───── Data for review ─────

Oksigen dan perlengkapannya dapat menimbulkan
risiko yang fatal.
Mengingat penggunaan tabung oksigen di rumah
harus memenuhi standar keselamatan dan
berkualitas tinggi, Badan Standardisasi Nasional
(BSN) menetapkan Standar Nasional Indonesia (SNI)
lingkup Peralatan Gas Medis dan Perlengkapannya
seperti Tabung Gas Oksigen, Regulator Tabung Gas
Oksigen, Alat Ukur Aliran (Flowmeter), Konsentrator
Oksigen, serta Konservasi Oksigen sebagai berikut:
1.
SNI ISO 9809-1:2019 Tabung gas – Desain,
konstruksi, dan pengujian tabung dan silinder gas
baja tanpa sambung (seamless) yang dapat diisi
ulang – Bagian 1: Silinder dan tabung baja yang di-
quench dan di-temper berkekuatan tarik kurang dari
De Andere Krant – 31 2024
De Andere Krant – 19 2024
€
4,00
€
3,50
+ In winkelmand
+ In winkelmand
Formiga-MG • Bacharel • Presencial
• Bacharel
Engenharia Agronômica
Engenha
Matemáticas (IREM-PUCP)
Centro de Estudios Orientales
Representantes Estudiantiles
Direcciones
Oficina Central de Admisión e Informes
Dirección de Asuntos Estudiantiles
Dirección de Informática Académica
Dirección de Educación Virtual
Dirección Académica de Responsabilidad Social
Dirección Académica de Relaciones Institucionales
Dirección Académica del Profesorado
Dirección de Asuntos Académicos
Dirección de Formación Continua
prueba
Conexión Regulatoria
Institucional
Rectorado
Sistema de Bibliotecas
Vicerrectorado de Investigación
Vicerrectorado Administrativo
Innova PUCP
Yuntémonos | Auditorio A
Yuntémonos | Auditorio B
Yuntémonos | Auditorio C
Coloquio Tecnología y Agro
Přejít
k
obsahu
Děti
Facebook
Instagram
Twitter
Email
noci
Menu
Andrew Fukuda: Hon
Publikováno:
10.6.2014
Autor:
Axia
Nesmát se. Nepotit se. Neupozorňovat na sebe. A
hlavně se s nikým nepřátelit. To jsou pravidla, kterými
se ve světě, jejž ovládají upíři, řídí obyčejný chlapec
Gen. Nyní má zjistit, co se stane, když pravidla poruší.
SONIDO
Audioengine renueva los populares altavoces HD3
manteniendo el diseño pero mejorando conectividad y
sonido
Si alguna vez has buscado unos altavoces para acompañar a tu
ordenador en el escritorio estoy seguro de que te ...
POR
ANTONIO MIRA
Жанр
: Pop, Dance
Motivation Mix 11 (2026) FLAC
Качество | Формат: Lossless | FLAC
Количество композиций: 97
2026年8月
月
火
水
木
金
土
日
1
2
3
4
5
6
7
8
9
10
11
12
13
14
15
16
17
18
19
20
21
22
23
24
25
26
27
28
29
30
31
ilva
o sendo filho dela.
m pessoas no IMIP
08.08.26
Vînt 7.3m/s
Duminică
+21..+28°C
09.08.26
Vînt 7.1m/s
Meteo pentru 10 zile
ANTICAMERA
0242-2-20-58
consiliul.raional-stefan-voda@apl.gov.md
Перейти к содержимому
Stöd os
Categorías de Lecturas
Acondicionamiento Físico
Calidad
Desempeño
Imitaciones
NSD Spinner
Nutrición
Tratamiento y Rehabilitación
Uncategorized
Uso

─────

_About this task_. One line above contains "Tratamiento y Rehabilitación". Output that line and each one after it, word for word, and nothing else.

_Solution to this task_.
Tratamiento y Rehabilitación
Uncategorized
Uso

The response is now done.